“Todas as escolas devem criar um programa de mentoria que estimule o relacionamento interpessoal e a cooperação entre alunos. Este programa identifica os alunos que, em cada escola, se disponibilizam para apoiar os seus pares acompanhando-os, designadamente, no desenvolvimento das aprendizagens, esclarecimento de dúvidas, na integração escolar, na preparação para os momentos de avaliação e em outras atividades conducentes à melhoria dos resultados escolares." (Orientações para a organização do ano letivo 2020/2021 da Dgeste)
A psicóloga norte-americana Judith Rich Harris, que desenvolveu a teoria da socialização de grupo, na década de 1990, afirmou que os grupos de pares são o agente de socialização mais importante na vida de uma criança. Muitos anos de trabalho em contexto escolar e a consulta de vários estudos não me deixam dúvidas quanto ao poder do relacionamento entre pares, no que se refere ao nível do desenvolvimento cognitivo, social e emocional. Como é do conhecimento geral, a família vai perdendo progressivamente o seu poder de influenciar os mais novos à medida que o crescimento se processa, dado que o grupo de pares vai ganhando terreno a este nível. Se a literatura e a observação da realidade nos dão indicações claras neste sentido, porquê desperdiçar as potencialidades dos pares?

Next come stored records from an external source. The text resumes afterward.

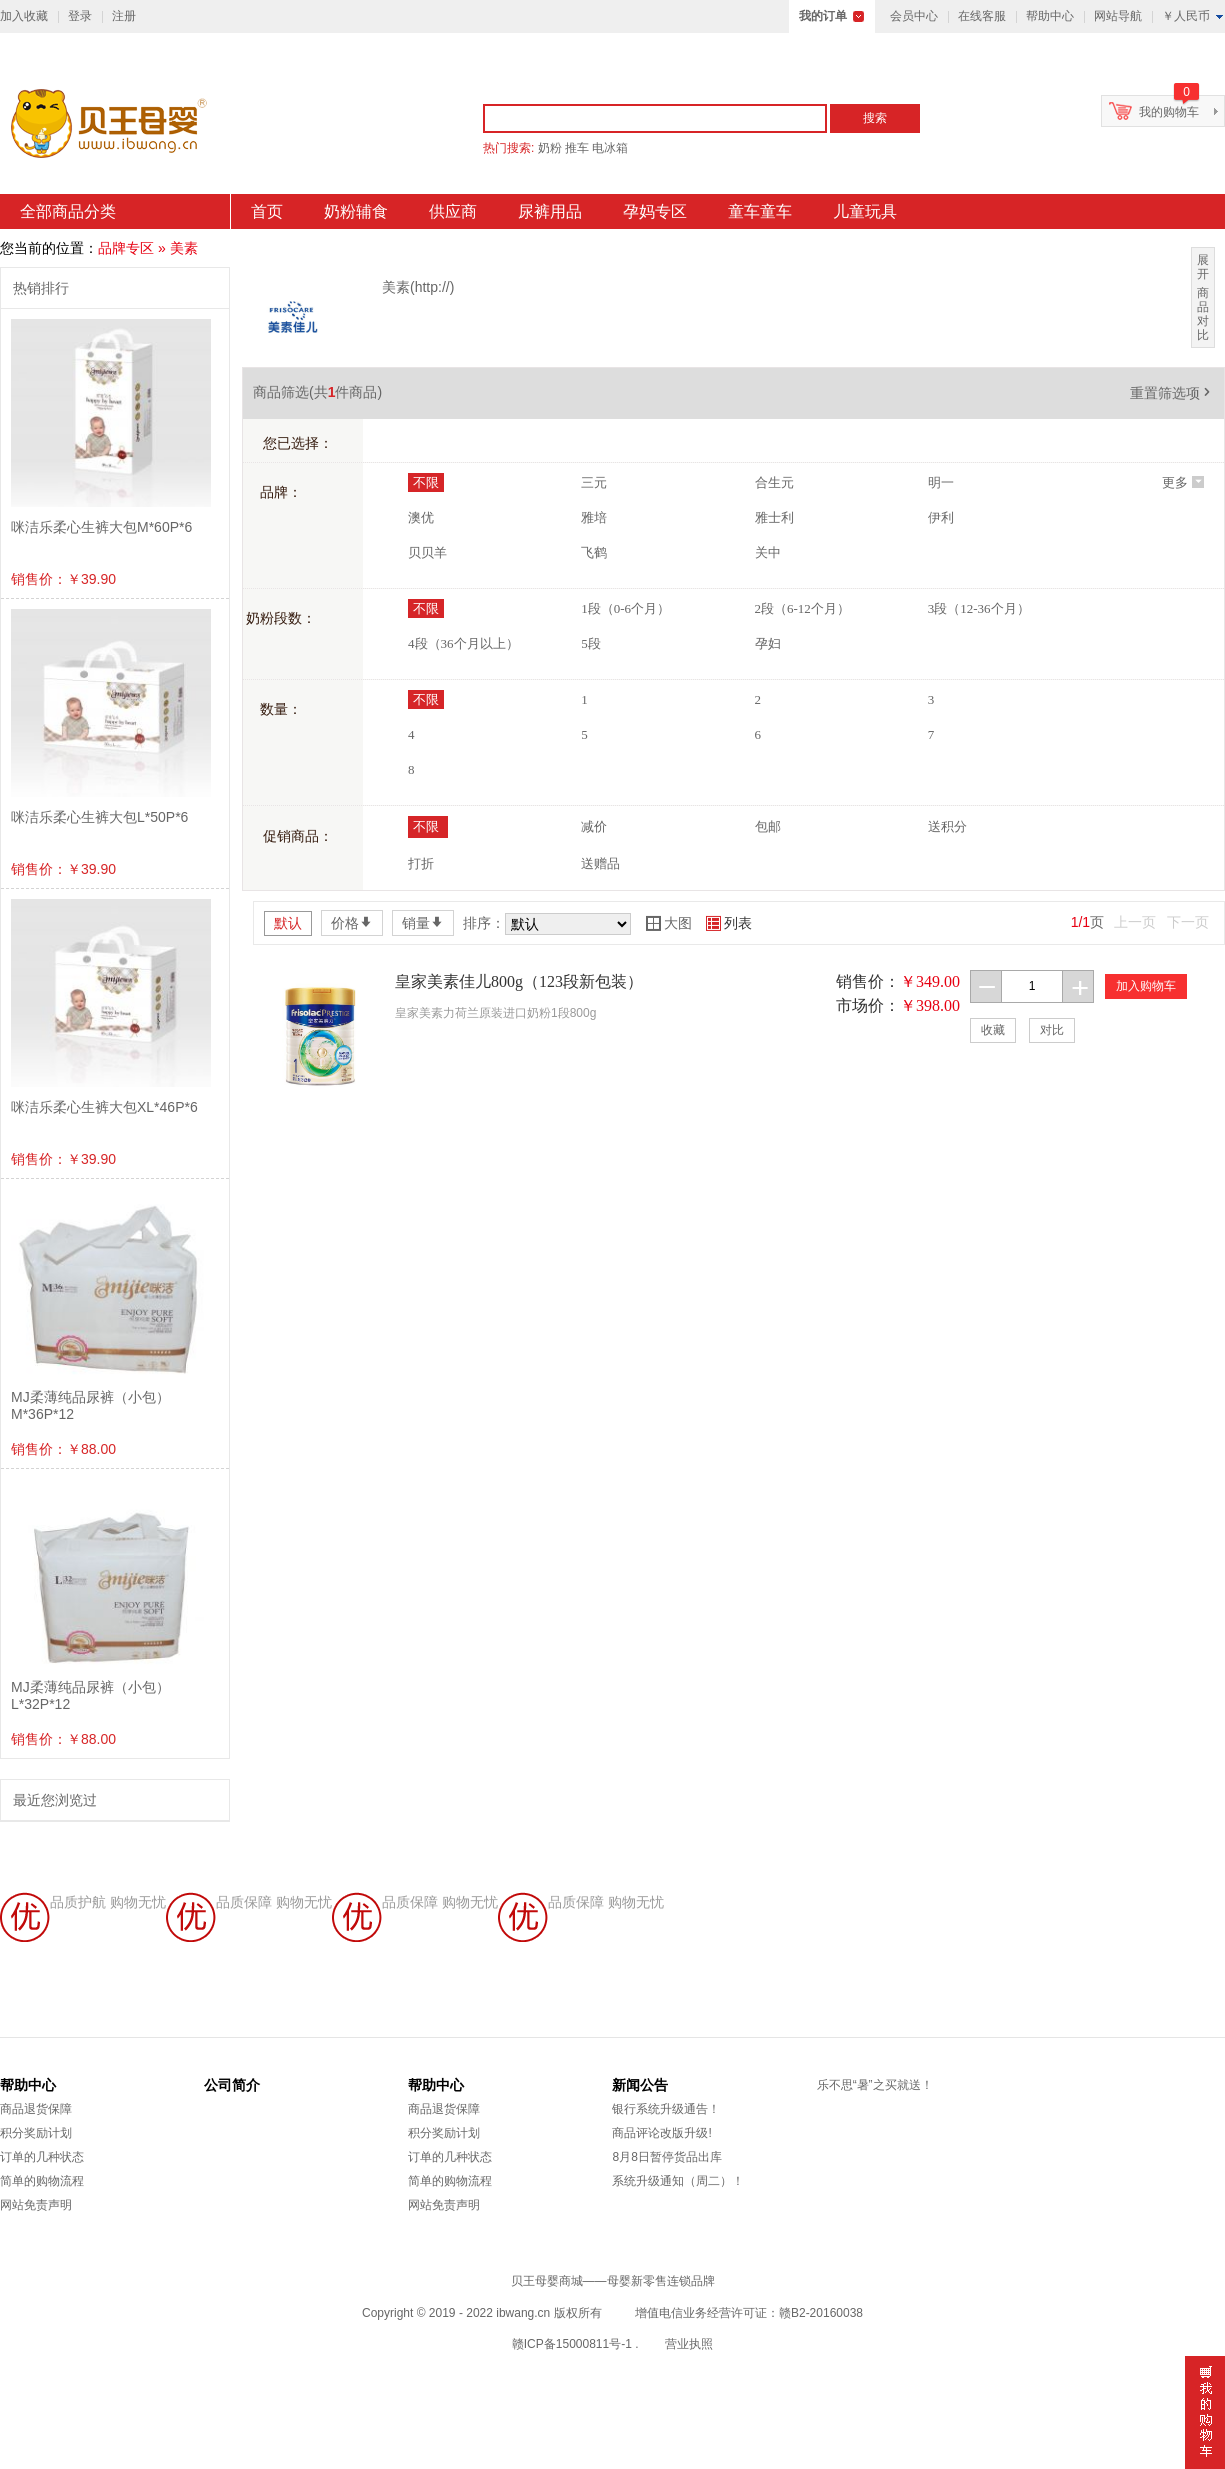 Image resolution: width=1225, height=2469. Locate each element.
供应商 (453, 211)
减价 (594, 826)
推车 (577, 148)
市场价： (868, 1005)
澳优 (421, 517)
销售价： (868, 981)
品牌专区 (126, 248)
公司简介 (232, 2085)
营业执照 (689, 2344)
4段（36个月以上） (463, 643)
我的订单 (823, 16)
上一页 (1135, 922)
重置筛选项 (1172, 393)
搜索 (875, 118)
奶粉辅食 (356, 211)
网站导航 (1118, 16)
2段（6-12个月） (802, 608)
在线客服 (982, 16)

No ano letivo anterior, mesmo antes destas indicações da Dgest, procurei desenvolver um projeto designado “Padrinhos e afilhados”, semelhante a outros desenvolvidos noutras escolas. Os(As) padrinhos/madrinhas eram alunos do 9º ano que, voluntariamente, tinham apadrinhado um(a) colega do 5º ano e o(a) tinham acompanhado ao longo do ano letivo, mantendo com o(a) afilhado(a) uma relação privilegiada de amizade e apoio.
Sendo o 5º ano de escolaridade um ano de transição escolar marcado pela mudança de escola e de ciclo e, consequentemente, caraterizado por alguma ansiedade, a existência de padrinhos/madrinhas - alunos(as) do 9º ano - assume-se como um fator protetor e atenuante da ansiedade face à mudança tão grande que se impõe aos alunos que ingressam no 2º ciclo (afilhados). Para além de amenizar a transição escolar, este projeto permite ainda fomentar, na comunidade escolar, o espírito de interajuda e solidariedade, preparando os jovens para uma cidadania ativa, baseada em afetos. A prevenção da não-violência e a educação para a convivência, fomentando a aprendizagem de comportamentos assertivos e empáticos, é outra grande meta. Dado que a escola procura atualmente ir ao encontro do “Perfil do aluno à saída da escolaridade obrigatória”, projetos como este são de uma enorme importância pois, para além de tudo o que já foi mencionado, potenciam ainda valores de responsabilidade, integridade, respeito mútuo e trabalho para o bem comum.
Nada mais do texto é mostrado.